The beautiful painting that you see before your eyes, is called The Roses of Heliogabalus by Sir Lawrence Alma-Tadema.
And this beautiful painting is currently on show as part of ‘A Victorian Obsession’ at the Leighton House Museum.
I’ll keep this brief and to the point. The house itself is worth visiting, purely for its Arab Hall. The famous painter Leighton (whom the house belonged to) found himself inspired by the Middle East during his lifetime, and as a result decorated his house to reflect that. This hall is one of the first things you see, and really does take your breath away. (Something you wouldn’t expect in the sleepy streets of Kensington.)
Also the price of the ticket included an audio guide, which is definitely worth mentioning as you feel you get a little more for the entrance fee.
Then, as you make your way through the house, more and more paintings are on display (quite honestly I’m not sure whether or not these are part of the permanent collection, or part of the current temporary exhibition. Which has now been extended until the 6th April.) And as you can probably tell, I have a favourite painting that was on display. All the others seemed to lead up to this moment that you would meet the above artwork.

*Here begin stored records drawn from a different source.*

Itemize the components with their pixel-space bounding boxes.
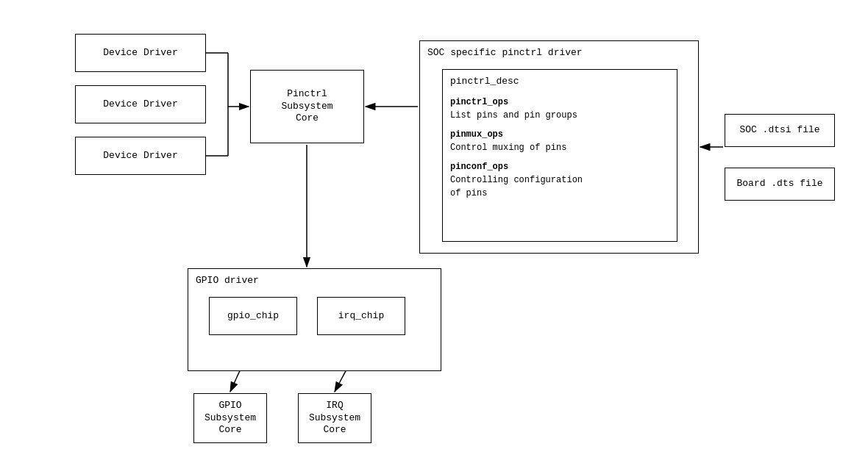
pinmux-ops-title: pinmux_ops — [450, 128, 583, 141]
pinctrl-ops-title: pinctrl_ops — [450, 96, 583, 109]
pinctrl-ops-desc: List pins and pin groups — [450, 109, 583, 122]
device-driver-2: Device Driver — [75, 85, 206, 123]
gpio-chip-box: gpio_chip — [209, 297, 297, 335]
gpio-driver-label: GPIO driver — [196, 275, 259, 286]
pinmux-ops-desc: Control muxing of pins — [450, 141, 583, 154]
soc-container: SOC specific pinctrl driver pinctrl_desc… — [419, 40, 699, 254]
pinconf-ops-title: pinconf_ops — [450, 160, 583, 173]
pinctrl-subsystem-core: PinctrlSubsystemCore — [250, 70, 364, 143]
device-driver-3: Device Driver — [75, 137, 206, 175]
gpio-driver-container: GPIO driver gpio_chip irq_chip — [188, 268, 441, 371]
soc-dtsi-file: SOC .dtsi file — [725, 114, 835, 147]
irq-chip-box: irq_chip — [317, 297, 405, 335]
pinctrl-desc-label: pinctrl_desc — [450, 76, 519, 87]
irq-subsystem-core: IRQSubsystemCore — [298, 393, 371, 443]
diagram: Device Driver Device Driver Device Drive… — [0, 0, 868, 463]
soc-container-label: SOC specific pinctrl driver — [427, 47, 583, 58]
pinctrl-desc-box: pinctrl_desc pinctrl_ops List pins and p… — [442, 69, 677, 242]
board-dts-file: Board .dts file — [725, 168, 835, 201]
device-driver-1: Device Driver — [75, 34, 206, 72]
gpio-subsystem-core: GPIOSubsystemCore — [193, 393, 267, 443]
pinconf-ops-desc: Controlling configurationof pins — [450, 173, 583, 200]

You enter a sectioned off room. Immediately, your nostrils are filled with a heavy sent of roses. Your eyes are then proceeded to be assaulted with this lavish, overflowing, large painting, arousing all the senses. Normally, I find it hard to engage with old paintings, I foolishly have begun to file them away somewhere labelled ‘dusty relics’ and ‘outdated’. Yet here I am, imploring you all to go and see it if you can! Or if not, google it, make the image as large as possible for your screen and just stare.
The painting is based upon a (probably fictional) event concerning the Roman Emperor named Elagabalus (as known as Heliogabalus.) Depicting one of his lavish parties, it shows Elagabalus smothering his guests (to the point of death) with rose petals, released from the ceiling.
And with that I’ll leave you.
Now google that painting! (Or stare at the tiny example above.)